Indian troops kill soldier
Indian troops fired across the disputed Kashmir border and killed a soldier on Thursday, the military said, the third deadly incident in the disputed Himalayan region in recent days. Authorities said the shooting was unprovoked, while the Indian military said its troops responded to fire from soldiers across the frontier. The tit-for-tat fighting threatens to reverse recent progress the two countries have made in improving their historically antagonistic relationship. The two countries have fought three major wars since they achieved independence from British India in 1947, two of them over Kashmir.
Hotel fire kills seven
A fire yesterday swept through a hotel in a resort city, killing seven people — three Americans, three Filipinos and a South Korean — authorities said. The three US men and the South Korean man were found dead in separate rooms in the Dryden Hotel in Olongapo City, a former US naval base, police Senior Inspector Gil Arizo Domingo said.
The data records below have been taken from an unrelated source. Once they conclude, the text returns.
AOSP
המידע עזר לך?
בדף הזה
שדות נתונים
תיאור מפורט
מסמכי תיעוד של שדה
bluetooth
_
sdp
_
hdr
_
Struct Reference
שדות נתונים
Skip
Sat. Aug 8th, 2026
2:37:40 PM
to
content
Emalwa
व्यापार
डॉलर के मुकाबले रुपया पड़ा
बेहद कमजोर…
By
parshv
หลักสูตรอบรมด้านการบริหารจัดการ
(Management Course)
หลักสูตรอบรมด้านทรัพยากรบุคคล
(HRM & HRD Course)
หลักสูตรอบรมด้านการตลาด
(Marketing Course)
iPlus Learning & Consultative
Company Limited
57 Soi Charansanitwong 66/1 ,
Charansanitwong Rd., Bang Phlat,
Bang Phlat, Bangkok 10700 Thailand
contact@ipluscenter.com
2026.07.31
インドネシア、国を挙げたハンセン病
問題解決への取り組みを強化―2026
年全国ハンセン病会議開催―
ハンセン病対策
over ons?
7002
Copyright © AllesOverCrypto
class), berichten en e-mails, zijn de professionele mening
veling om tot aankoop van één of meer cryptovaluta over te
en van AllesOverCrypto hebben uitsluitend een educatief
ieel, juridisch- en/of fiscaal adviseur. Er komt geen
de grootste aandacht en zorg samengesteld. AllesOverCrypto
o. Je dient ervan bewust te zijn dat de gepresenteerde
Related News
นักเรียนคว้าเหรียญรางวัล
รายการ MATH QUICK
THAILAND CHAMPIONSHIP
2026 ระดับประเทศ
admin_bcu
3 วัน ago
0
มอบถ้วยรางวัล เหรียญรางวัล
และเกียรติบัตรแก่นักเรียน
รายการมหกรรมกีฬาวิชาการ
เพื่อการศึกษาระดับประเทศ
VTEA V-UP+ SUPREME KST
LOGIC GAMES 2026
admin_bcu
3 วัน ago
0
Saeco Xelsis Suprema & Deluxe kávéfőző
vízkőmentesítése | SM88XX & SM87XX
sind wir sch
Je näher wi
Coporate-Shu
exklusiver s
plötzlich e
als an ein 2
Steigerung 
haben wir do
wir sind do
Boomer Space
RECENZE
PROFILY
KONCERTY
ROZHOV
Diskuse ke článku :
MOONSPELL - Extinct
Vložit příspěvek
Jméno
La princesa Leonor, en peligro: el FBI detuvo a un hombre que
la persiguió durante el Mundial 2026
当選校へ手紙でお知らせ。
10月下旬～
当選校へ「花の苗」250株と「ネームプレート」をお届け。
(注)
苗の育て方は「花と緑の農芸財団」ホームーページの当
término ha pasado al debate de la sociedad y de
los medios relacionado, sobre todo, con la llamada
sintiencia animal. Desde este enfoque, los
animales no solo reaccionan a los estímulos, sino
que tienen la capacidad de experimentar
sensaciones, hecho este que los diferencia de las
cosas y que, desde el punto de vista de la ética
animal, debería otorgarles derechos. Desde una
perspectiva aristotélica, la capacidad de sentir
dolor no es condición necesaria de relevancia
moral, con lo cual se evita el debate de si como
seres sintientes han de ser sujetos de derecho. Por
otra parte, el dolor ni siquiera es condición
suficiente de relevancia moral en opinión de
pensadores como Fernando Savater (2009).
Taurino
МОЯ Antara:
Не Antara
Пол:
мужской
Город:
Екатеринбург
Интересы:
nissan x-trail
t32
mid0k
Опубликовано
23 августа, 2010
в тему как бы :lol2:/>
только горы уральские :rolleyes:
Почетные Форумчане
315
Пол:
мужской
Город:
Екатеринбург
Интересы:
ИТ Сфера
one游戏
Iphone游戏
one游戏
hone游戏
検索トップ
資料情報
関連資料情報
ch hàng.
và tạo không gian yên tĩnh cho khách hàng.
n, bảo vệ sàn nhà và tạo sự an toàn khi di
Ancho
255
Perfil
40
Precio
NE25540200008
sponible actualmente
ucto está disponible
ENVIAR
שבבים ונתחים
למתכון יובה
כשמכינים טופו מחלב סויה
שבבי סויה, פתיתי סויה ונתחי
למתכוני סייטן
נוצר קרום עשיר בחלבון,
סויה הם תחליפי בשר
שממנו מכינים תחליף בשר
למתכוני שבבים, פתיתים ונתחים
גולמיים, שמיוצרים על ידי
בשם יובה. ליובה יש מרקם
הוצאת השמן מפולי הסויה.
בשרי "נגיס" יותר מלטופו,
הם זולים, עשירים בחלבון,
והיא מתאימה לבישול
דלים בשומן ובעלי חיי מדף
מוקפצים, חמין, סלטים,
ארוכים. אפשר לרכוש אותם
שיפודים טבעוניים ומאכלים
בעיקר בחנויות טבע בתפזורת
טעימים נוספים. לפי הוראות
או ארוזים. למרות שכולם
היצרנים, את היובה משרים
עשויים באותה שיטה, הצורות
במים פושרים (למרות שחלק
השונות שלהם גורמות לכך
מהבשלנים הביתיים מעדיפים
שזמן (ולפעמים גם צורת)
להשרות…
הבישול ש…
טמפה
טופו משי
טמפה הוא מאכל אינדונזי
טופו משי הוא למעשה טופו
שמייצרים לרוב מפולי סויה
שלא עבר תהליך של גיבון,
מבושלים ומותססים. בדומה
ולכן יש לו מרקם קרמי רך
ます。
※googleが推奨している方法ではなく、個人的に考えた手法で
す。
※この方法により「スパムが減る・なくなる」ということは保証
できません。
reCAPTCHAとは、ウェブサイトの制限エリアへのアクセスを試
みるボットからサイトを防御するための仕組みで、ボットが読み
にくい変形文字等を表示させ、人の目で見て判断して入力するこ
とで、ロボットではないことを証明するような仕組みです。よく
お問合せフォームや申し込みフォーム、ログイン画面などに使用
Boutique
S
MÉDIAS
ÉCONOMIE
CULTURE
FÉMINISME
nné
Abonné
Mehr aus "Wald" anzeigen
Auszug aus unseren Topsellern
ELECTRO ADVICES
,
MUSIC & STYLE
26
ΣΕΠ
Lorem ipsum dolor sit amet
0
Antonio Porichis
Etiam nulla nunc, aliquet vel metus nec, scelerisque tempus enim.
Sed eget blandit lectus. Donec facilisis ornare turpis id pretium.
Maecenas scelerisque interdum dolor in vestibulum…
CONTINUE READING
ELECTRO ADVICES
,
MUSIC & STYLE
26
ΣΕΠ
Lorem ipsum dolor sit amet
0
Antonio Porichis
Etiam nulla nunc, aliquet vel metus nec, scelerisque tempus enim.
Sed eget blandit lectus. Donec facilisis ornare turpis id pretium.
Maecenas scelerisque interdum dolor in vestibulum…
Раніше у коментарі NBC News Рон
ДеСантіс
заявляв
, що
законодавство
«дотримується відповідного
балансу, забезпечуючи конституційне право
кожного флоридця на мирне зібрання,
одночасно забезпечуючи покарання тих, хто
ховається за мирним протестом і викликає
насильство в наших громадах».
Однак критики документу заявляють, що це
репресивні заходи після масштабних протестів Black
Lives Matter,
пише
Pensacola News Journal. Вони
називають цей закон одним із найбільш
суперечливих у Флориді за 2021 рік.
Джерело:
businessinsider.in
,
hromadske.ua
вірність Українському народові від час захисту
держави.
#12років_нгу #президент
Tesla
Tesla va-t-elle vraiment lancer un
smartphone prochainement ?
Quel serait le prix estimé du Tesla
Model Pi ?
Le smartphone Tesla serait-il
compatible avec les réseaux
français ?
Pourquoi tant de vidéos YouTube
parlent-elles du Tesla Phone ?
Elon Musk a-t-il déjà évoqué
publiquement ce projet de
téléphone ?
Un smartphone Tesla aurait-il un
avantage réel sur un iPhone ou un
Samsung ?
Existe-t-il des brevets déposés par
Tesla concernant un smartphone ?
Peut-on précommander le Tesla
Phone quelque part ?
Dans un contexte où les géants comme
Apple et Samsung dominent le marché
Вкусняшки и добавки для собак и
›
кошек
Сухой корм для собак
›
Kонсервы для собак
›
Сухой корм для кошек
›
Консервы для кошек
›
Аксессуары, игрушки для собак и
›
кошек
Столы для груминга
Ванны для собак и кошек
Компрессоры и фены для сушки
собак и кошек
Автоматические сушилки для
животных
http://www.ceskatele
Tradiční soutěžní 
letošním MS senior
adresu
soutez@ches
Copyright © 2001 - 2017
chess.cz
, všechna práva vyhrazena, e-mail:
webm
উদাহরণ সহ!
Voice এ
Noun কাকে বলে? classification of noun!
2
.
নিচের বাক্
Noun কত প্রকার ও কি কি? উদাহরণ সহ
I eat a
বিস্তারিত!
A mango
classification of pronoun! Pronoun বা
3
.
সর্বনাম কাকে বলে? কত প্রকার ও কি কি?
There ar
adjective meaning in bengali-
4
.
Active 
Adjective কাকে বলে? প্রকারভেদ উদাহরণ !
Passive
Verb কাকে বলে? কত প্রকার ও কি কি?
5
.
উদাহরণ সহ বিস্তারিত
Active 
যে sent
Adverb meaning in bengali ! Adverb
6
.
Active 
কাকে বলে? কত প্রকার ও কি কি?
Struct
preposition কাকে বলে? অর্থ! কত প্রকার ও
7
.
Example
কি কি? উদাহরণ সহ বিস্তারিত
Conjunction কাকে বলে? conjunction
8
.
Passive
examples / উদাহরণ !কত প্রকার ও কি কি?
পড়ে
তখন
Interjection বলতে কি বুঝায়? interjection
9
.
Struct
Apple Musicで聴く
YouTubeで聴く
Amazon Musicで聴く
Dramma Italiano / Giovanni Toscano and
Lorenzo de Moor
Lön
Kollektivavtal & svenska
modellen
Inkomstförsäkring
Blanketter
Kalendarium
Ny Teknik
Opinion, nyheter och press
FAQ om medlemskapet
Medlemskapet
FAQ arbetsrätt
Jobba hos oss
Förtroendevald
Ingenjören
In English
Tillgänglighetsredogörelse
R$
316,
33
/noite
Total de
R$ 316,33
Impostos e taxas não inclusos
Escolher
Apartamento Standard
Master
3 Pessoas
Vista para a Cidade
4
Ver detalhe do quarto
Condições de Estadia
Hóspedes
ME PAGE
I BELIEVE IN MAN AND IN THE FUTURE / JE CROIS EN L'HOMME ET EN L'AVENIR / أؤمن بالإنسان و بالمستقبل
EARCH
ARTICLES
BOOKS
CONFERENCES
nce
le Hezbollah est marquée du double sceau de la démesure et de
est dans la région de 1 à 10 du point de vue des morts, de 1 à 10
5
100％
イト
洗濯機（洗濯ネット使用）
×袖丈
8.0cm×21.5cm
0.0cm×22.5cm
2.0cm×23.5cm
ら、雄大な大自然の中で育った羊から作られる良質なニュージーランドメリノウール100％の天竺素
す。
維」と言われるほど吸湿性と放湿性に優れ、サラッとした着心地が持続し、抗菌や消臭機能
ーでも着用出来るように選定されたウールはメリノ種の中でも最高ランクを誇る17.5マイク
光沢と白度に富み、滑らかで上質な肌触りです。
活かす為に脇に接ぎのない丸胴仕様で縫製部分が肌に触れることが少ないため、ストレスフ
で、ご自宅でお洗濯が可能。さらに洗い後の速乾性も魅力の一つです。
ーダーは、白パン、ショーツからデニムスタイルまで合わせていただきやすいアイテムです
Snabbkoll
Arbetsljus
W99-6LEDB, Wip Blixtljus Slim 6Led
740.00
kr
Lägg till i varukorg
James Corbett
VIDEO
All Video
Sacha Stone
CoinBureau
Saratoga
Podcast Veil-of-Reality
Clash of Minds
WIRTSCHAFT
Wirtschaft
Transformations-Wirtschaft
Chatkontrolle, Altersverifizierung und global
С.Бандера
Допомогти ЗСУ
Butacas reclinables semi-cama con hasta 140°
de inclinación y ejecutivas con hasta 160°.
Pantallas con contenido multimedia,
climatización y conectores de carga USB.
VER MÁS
The bodies of three Filipino women were found in separate parts of the hotel, he said.
Python found on plane
Passengers on a flight to Papua New Guinea were shocked to look out their cabin windows to find a huge snake on the wing of the plane. The 3m non-poisonous amethystine python appeared about an hour into the Qantas flight between Cairns in northern Queensland and the Papua New Guinean capital, Port Moresby, on Thursday. A crew member told media that the initial reaction when the python’s presence was first reported was: “You’ve got to be kidding.” The slithery stowaway was believed to have crawled onto the plane from scrubland or mangroves that surround the airport in Cairns. Qantas said there was no impact on the safe operation of the aircraft due to the snake’s presence. The Bombardier Q400 was cleared to resume flying after it landed in Port Moresby. The snake, unfortunately, was found dead on arrival.